Money is now a consideration in every step of the process, from architectural design all the way to production, and it will become an even more critical element as chip costs continue to rise with each new lithography node. In some cases, the results of this exercise can prove extremely positive. Companies can save enormous amounts of money and time using a variety of techniques such as re-usable components, derivative designs and at least some programmable features. But things also can go awry with different groups in the design and production process competing for resources and trying to prove their group is the most productive.

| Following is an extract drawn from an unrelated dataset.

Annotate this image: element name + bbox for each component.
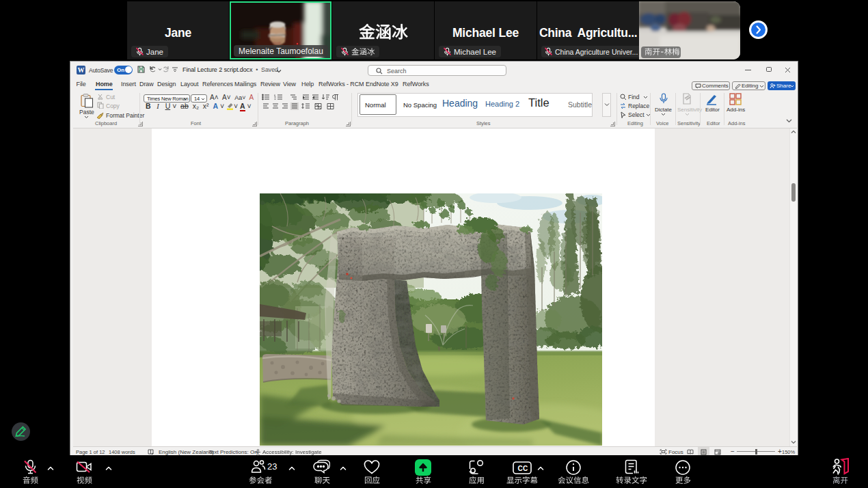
svg-text:C: C [518, 465, 523, 472]
svg-text:C: C [523, 465, 528, 472]
svg-text:W: W [78, 66, 85, 74]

Semiconductor companies typically deal with performance, power and cost - three variables that used to be traded off rather loosely when companies developed and produced chips in-house. Now, as the price of developing new chips heads into the stratosphere and more companies outsource their process R&D to foundries - witness the moves by both Texas Instruments and Cypress Semiconductor in the past month - the tradeoffs are being far more tightly managed.

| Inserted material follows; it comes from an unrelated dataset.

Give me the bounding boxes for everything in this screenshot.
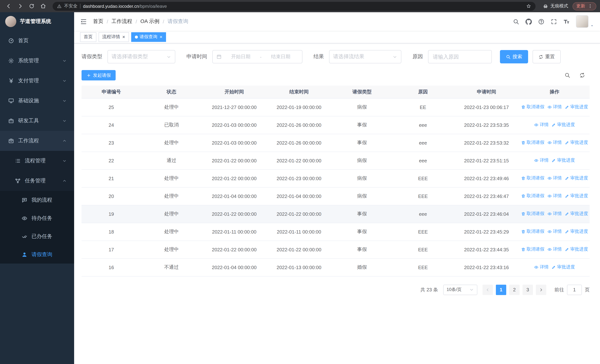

“These are like the pieces of a financial chain,” said Steve Carlson, v-p of marketing at Cadence Design Systems. “There is hard data to show that if you want a 30 per cent increase in performance it will equal a 100 per cent increase in power. But in the design practice, if you over-constrain cost by 30 per cent, that also costs 100 per cent in power.”
Carlson said there is a cause-and-effect relationship between all three elements of the design, but so far the effects of emphasising cost aren’t well understood. And with management now focused on cost savings, the results can be less than expected.
Henry Samueli, co-founder and chief technical officer at Broadcom, said his company began changing its strategy at 130 nanometers because of looming cost increases. “We’re having to make chips more flexible,” Samueli said. “You can’t have fixed-function chips anymore. They have to be programmable and reconfigurable.”
At least part of that approach involves what he calls an “intelligent architecture”, which involves using the same chips for different products. “But there are some limitations to that. It’s an application-specific solution. It may be one cellular chip, but it will not bridge between market segments,” Samueli said.
Broadcom is fabless, but it still retains control of the manufacturing process technology, unlike many other fabless players. Samueli said the company has made a “huge investment” to ensure that its manufacturing processes are portable from one foundry to another - a strategy that IBM, Samsung and Chartered Semiconductor have emphasised with their Common Platform.
FPGAs are another alternative, but the hype about market growth in this space as Asic costs escalate has far outpaced the real growth. Wim Roelandts, president and CEO of Xilinx, said the market actually has grown in certain segments. He said the expansion into consumer electronics has far outpaced the growth in either Asics or ASSPs. But he said the concurrent collapse in the communications market after the dot-com bust masked that growth.
“The rest of the market grew about 30 per cent,” he said. “But the communications market is still down.”
Xilinx executives said the next replacement cycle for communications will be driven by voice over IP and video over IP, which will rekindle demand in the overall FPGA market.
In the meantime, much of the growth also is consumed by ASSPs, which are defined by many companies as Asics that are used for more than one customer. Naveed Sherwani, president and CEO of Open Silicon, said that while the Asic market is now about $20bn, the market for ASSPs is hovering around $60bn annually. While many companies are not abandoning traditional designs for fully programmable chips, the growth in ASSPs shows they are at least looking seriously at other options.